Task objective: State how many lines in the entries below hold the string "chip", and give nothing besides that number.
##############################
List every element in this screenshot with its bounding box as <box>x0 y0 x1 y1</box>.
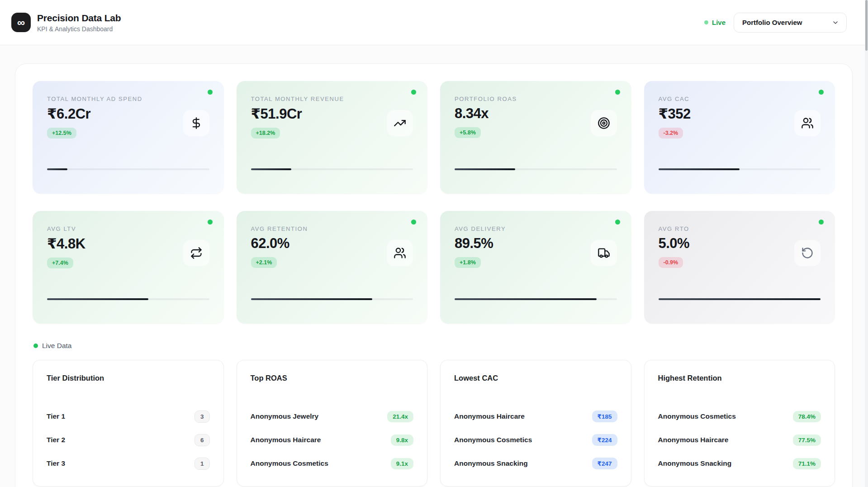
list-item: Tier 1 3 <box>47 406 210 427</box>
kpi-icon-chip <box>387 240 413 266</box>
users-icon <box>801 117 814 129</box>
kpi-progress-bar <box>251 168 292 170</box>
kpi-progress-bar <box>251 298 373 300</box>
list-item-value-pill: ₹247 <box>592 458 617 469</box>
panel-top-roas: Top ROAS Anonymous Jewelry 21.4x Anonymo… <box>237 360 428 487</box>
list-item: Anonymous Jewelry 21.4x <box>251 406 414 427</box>
live-status-dot <box>704 20 708 24</box>
list-item: Anonymous Cosmetics ₹224 <box>454 430 617 450</box>
list-item-name: Anonymous Haircare <box>454 412 525 420</box>
page-subtitle: KPI & Analytics Dashboard <box>37 25 121 33</box>
panel-title: Lowest CAC <box>454 374 617 382</box>
live-status-badge: Live <box>704 19 726 26</box>
panel-rows: Tier 1 3 Tier 2 6 Tier 3 1 <box>47 406 210 474</box>
kpi-live-dot <box>411 220 416 224</box>
truck-icon <box>598 247 610 259</box>
infinity-icon: ∞ <box>17 17 25 28</box>
kpi-icon-chip <box>387 110 413 136</box>
kpi-progress-track <box>659 168 821 170</box>
kpi-label: AVG LTV <box>47 225 209 232</box>
panel-title: Tier Distribution <box>47 374 210 382</box>
kpi-card-2: TOTAL MONTHLY REVENUE ₹51.9Cr +18.2% <box>237 81 428 194</box>
kpi-live-dot <box>208 220 213 224</box>
kpi-progress-track <box>659 298 821 300</box>
kpi-progress-track <box>47 168 209 170</box>
kpi-label: AVG DELIVERY <box>455 225 617 232</box>
kpi-live-dot <box>819 90 824 95</box>
header-right: Live Portfolio Overview <box>704 13 847 33</box>
users-icon <box>394 247 406 259</box>
panel-tier-distribution: Tier Distribution Tier 1 3 Tier 2 6 Tier… <box>33 360 224 487</box>
kpi-progress-track <box>455 298 617 300</box>
live-data-label: Live Data <box>42 342 71 350</box>
kpi-live-dot <box>208 90 213 95</box>
list-item-value-pill: 9.8x <box>391 434 413 446</box>
list-item: Anonymous Haircare ₹185 <box>454 406 617 427</box>
kpi-progress-track <box>47 298 209 300</box>
kpi-card-4: AVG CAC ₹352 -3.2% <box>644 81 835 194</box>
list-item: Anonymous Snacking 71.1% <box>658 453 821 474</box>
kpi-card-8: AVG RTO 5.0% -0.9% <box>644 211 835 324</box>
kpi-delta-badge: +5.8% <box>455 127 481 138</box>
list-item: Anonymous Haircare 77.5% <box>658 430 821 450</box>
vertical-scrollbar-track[interactable] <box>865 0 868 487</box>
chevron-down-icon <box>832 19 839 26</box>
kpi-card-3: PORTFOLIO ROAS 8.34x +5.8% <box>440 81 631 194</box>
kpi-icon-chip <box>591 110 617 136</box>
summary-panel-grid: Tier Distribution Tier 1 3 Tier 2 6 Tier… <box>33 360 835 487</box>
kpi-live-dot <box>615 90 620 95</box>
trending-up-icon <box>394 117 406 129</box>
list-item-value-pill: 78.4% <box>793 411 821 422</box>
kpi-label: AVG RTO <box>659 225 821 232</box>
list-item-value-pill: 6 <box>194 434 210 446</box>
kpi-progress-bar <box>47 168 67 170</box>
list-item: Anonymous Snacking ₹247 <box>454 453 617 474</box>
panel-rows: Anonymous Jewelry 21.4x Anonymous Hairca… <box>251 406 414 474</box>
page-title: Precision Data Lab <box>37 13 121 24</box>
list-item-value-pill: 77.5% <box>793 434 821 446</box>
panel-highest-retention: Highest Retention Anonymous Cosmetics 78… <box>644 360 835 487</box>
kpi-progress-bar <box>455 298 597 300</box>
kpi-grid: TOTAL MONTHLY AD SPEND ₹6.2Cr +12.5% TOT… <box>33 81 835 324</box>
kpi-delta-badge: +1.8% <box>455 257 481 268</box>
kpi-icon-chip <box>794 110 821 136</box>
kpi-icon-chip <box>183 110 209 136</box>
dollar-icon <box>190 117 203 129</box>
kpi-label: AVG CAC <box>659 95 821 102</box>
panel-lowest-cac: Lowest CAC Anonymous Haircare ₹185 Anony… <box>440 360 631 487</box>
list-item: Anonymous Cosmetics 9.1x <box>251 453 414 474</box>
list-item-value-pill: ₹185 <box>592 411 617 422</box>
app-logo: ∞ <box>11 13 31 32</box>
repeat-icon <box>190 247 203 259</box>
rotate-ccw-icon <box>801 247 814 259</box>
kpi-card-5: AVG LTV ₹4.8K +7.4% <box>33 211 224 324</box>
list-item-value-pill: 9.1x <box>391 458 413 469</box>
kpi-card-1: TOTAL MONTHLY AD SPEND ₹6.2Cr +12.5% <box>33 81 224 194</box>
kpi-label: TOTAL MONTHLY AD SPEND <box>47 95 209 102</box>
title-block: Precision Data Lab KPI & Analytics Dashb… <box>37 13 121 33</box>
panel-rows: Anonymous Haircare ₹185 Anonymous Cosmet… <box>454 406 617 474</box>
list-item: Tier 2 6 <box>47 430 210 450</box>
list-item: Anonymous Cosmetics 78.4% <box>658 406 821 427</box>
live-data-indicator: Live Data <box>33 341 835 351</box>
kpi-icon-chip <box>794 240 821 266</box>
kpi-card-6: AVG RETENTION 62.0% +2.1% <box>237 211 428 324</box>
list-item-name: Anonymous Cosmetics <box>454 436 532 444</box>
kpi-live-dot <box>411 90 416 95</box>
list-item-value-pill: 21.4x <box>387 411 413 422</box>
list-item-name: Anonymous Cosmetics <box>658 412 736 420</box>
view-selector-dropdown[interactable]: Portfolio Overview <box>734 13 847 33</box>
list-item-name: Anonymous Cosmetics <box>251 459 328 468</box>
live-data-dot <box>33 344 38 348</box>
kpi-progress-track <box>251 298 413 300</box>
kpi-progress-bar <box>455 168 515 170</box>
kpi-delta-badge: +12.5% <box>47 128 76 138</box>
list-item-value-pill: 3 <box>194 411 210 423</box>
kpi-progress-bar <box>659 168 740 170</box>
list-item-name: Tier 2 <box>47 436 65 444</box>
kpi-label: TOTAL MONTHLY REVENUE <box>251 95 413 102</box>
kpi-live-dot <box>819 220 824 224</box>
vertical-scrollbar-thumb[interactable] <box>865 0 868 51</box>
list-item-name: Anonymous Snacking <box>454 459 528 468</box>
list-item-value-pill: 71.1% <box>793 458 821 469</box>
##############################
Completed task: 6